You can read about TerraDat’s involvement with the PACE Project and how permafrost is a key indicator of climate change in our previous blog.
Prof. Hauck stressed that new funding for the study of Europe’s key permafrost sites is vital.
There are currently no good international databases to help the monitoring of permafrost and no European institutional funding for ongoing permafrost monitoring is available.

What did TerraDat survey in 2019?

The 2019 surveys in Sierra Nevada aimed to repeat the ERT (electrical resistivity tomography) profiles conducted in September 1999 within the PACE project.
After 20 years had elapsed, the team wanted to see to what extent climate warming has affected mountain permafrost conditions in Europe.
These surveys are part of a larger initiative which covers many of the old PACE field sites. The Italian and Swiss PACE site surveys were repeated in 2018, and the Norwegian and Spanish sites have been repeated in 2019.
The sites in Svalbard and Sweden are yet to be resurveyed.
Geophysicists from TerraDat took measurements on the Corral del Veleta rock glacier and the mountain saddle, the Lomos de los Machos ridge, both of which had been measured in 1999.
The team also took a cross profile over the same rock glacier feature.
Prof Hauck said: “Comparing the results with the old data from 1999, we found that either we measured in 1999 along a slightly different profile or the data from 1999 suffered partly from insufficient current flow in the coarse blocky surface layer – as the results from 1999 and 2019 differ too much, which is difficult to explain with warming effects only.
“The quality of the 2019 data was good, though.
“In addition to the difficulties in finding the exact profile location from 1999, technology improved since that time and the measurement geometry (more electrodes, longer survey lines) was adapted to match the present state-of-the art.
“This increased the quality of the data, but care has to be taken when comparing the 1999 and 2019 results, as changes may also be due to the different measurement geometries.”

What do the 2019 study’s images tell geophysicists?

The images the team created from their data in 2019 shows a much clearer picture of the extent of the presumed permafrost, thanks to longer and deeper profiles.
Prof Hauck said: “The image of Corral del Veleta shows that the ground ice within the rock glacier quite probably did not change much.
“Maybe the active layer increased slightly. That is not evident in the 2019 results because of the resolution of the image but it can be verified with the digital terrain model available from our Spanish colleagues.
“During our study, it became clear that the rock glacier is a very singular feature in an otherwise unfrozen environment and is very probably of glacial origin.
“However at Lomos de los Machos, the obtained resistivities decreased substantially, or at least smaller resistivities were found than in 1999.
“If this result is confirmed, then it would indicate a thawing of the ground. The resistivities obtained in 2019 are quite low for frozen sediments (which are on top of the bedrock), but 10’000 Ohm is still possible for a warm but frozen environment.”

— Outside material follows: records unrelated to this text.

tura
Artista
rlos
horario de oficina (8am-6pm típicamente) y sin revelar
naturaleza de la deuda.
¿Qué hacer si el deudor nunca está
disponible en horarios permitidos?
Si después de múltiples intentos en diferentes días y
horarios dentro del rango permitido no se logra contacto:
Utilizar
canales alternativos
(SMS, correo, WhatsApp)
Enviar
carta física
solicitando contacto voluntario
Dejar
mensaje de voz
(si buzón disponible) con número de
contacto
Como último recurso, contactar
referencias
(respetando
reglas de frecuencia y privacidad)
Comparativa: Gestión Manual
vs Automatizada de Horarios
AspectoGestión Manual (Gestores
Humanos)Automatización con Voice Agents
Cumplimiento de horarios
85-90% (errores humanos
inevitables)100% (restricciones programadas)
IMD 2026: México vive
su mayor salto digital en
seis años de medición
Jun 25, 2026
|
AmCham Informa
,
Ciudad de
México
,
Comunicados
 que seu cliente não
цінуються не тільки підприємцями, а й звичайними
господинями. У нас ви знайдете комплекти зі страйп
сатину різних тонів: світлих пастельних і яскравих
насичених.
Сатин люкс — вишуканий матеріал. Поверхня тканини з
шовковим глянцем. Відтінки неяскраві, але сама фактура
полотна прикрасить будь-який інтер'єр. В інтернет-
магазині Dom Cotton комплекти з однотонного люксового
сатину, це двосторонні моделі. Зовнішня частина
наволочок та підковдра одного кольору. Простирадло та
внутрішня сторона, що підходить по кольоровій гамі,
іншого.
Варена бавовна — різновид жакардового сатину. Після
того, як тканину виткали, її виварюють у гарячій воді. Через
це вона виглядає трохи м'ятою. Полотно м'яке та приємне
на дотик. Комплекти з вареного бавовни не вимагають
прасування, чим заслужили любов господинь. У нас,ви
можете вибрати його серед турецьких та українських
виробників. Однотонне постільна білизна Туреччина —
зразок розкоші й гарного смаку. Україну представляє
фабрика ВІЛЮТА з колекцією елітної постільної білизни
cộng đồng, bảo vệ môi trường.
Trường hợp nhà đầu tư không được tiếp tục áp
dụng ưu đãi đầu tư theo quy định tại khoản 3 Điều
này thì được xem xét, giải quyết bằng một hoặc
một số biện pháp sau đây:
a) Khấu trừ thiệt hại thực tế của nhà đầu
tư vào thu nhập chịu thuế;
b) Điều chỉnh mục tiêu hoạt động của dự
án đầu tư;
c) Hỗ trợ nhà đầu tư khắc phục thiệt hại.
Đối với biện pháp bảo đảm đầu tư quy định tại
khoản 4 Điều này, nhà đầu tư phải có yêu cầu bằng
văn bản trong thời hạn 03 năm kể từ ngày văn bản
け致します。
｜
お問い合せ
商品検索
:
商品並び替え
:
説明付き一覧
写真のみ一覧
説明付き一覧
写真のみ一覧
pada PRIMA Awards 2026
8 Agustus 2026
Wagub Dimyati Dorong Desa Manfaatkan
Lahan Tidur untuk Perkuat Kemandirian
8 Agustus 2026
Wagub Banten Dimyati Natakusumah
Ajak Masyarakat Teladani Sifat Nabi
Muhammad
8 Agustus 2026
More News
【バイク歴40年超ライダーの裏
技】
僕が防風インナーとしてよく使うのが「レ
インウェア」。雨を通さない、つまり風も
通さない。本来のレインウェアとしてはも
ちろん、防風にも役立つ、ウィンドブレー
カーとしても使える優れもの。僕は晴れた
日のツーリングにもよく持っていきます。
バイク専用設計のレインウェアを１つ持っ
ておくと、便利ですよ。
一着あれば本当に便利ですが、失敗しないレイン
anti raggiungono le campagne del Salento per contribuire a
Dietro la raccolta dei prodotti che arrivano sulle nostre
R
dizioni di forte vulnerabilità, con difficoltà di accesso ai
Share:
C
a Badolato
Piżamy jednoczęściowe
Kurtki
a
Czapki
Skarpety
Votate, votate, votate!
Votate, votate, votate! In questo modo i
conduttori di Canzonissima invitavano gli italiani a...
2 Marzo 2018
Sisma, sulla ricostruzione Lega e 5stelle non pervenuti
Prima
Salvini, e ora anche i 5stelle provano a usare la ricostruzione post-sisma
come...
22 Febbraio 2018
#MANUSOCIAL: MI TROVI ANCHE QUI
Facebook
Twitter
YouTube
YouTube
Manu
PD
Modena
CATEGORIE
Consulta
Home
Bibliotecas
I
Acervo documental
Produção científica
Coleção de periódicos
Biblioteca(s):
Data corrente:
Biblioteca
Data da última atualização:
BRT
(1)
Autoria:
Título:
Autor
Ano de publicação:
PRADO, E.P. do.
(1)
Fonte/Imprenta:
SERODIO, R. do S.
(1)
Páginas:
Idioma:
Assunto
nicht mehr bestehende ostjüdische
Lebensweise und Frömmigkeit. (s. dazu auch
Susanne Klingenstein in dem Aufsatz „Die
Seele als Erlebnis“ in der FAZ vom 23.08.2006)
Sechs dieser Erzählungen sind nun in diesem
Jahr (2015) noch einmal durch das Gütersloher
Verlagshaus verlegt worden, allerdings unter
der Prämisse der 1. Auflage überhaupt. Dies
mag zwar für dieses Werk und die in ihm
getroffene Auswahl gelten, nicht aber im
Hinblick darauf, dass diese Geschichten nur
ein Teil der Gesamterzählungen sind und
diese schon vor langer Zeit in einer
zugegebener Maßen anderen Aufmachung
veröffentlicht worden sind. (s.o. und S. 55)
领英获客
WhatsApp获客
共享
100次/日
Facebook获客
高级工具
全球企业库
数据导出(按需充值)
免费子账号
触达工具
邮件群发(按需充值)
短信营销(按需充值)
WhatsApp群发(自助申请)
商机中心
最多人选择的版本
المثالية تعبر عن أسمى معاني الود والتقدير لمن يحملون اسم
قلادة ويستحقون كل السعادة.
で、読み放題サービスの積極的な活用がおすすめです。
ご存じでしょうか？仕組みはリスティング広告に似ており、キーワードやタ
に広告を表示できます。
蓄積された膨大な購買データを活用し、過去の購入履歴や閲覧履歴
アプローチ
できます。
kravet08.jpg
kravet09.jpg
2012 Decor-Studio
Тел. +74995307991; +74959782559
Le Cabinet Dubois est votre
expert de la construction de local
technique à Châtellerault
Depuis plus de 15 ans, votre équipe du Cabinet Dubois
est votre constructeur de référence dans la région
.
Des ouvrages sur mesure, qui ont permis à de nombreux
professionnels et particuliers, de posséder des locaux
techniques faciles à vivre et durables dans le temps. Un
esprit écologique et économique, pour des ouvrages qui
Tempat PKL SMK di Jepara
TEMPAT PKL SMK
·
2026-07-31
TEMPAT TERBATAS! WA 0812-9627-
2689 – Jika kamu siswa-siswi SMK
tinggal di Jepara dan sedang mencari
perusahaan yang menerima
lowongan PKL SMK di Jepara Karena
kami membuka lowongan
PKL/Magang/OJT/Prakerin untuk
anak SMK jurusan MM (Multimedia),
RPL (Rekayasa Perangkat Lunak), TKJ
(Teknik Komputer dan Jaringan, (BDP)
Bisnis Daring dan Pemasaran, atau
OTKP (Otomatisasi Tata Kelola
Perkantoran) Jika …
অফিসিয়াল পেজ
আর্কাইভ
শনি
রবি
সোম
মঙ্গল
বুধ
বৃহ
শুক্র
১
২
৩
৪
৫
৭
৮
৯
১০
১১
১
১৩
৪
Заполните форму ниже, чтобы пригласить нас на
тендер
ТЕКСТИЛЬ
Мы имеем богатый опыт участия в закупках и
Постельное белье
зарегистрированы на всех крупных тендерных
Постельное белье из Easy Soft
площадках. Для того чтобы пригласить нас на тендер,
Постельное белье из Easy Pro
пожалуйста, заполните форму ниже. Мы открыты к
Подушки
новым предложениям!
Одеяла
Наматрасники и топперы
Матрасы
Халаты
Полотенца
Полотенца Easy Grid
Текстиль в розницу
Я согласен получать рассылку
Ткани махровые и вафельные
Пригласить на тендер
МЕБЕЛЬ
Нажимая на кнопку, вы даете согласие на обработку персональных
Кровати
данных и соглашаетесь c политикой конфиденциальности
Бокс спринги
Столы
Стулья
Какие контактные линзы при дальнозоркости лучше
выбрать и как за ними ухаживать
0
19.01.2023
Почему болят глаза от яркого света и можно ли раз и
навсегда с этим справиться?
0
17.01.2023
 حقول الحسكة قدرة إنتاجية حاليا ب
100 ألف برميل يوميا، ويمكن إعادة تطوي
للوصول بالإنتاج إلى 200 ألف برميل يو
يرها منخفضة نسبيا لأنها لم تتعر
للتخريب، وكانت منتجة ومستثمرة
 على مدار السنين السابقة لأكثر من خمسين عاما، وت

What are the next steps to build on the work of the PACE Project?

The PACE Project was the beginning of organised, quantitative, and long-term permafrost monitoring and modelling in mountain regions in Europe.
The PACE scientific community is now established and very active, with many national networks in place.
Prof. Hauck said that several steps now need to be taken to ensure effective monitoring of the permafrost.
“A good, coupled monitoring-modelling approach is still missing, no good international data bases for permafrost data exist yet, and no institutional European funding for permafrost monitoring is available,” he said.
All of these issues must now be addressed to ensure we have the best data available for people living in high mountain areas and engineers planning buildings and infrastructure projects.
Degrading permafrost makes buildings, roads, and ski resorts more vulnerable to landslides.
TerraDat Director and Founder Nick Russill added: “Having good international permafrost databases will help teams all over Europe, and the rest of the world, access the data they need to monitor what’s happening with the climate, assess whether the permafrost is melting because of it, how quickly it is melting, and what the impacts might be on nearby settlements.”

– TerraDat, an industrial partner on the original PACE Project, offers the electrical resistivity techniques it used in the Sierra Nevada as a commercial service. A geophysical survey will help warn engineers, planners, and local authorities about any potential for permafrost thaw and ground movement. Call us on +44 (0) 2920 700127 for more information.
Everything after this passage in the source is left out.